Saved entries
BEGIN

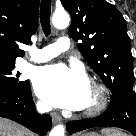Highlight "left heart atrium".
I'll return each instance as SVG.
<instances>
[{"label": "left heart atrium", "instance_id": "39dd6f15", "mask_svg": "<svg viewBox=\"0 0 136 136\" xmlns=\"http://www.w3.org/2000/svg\"><path fill=\"white\" fill-rule=\"evenodd\" d=\"M34 88L44 102L58 108L78 110L85 106L89 82L81 69L54 64L37 71Z\"/></svg>", "mask_w": 136, "mask_h": 136}]
</instances>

END

- WORK ITEM -
Reproduce every entry word for word, but omit the pictures.

- OUTPUT OF THE EXERCISE -
Highlight "left heart atrium".
I'll return each instance as SVG.
<instances>
[{"label": "left heart atrium", "instance_id": "39dd6f15", "mask_svg": "<svg viewBox=\"0 0 136 136\" xmlns=\"http://www.w3.org/2000/svg\"><path fill=\"white\" fill-rule=\"evenodd\" d=\"M34 88L44 102L58 108L78 110L85 106L89 82L81 69L54 64L37 71Z\"/></svg>", "mask_w": 136, "mask_h": 136}]
</instances>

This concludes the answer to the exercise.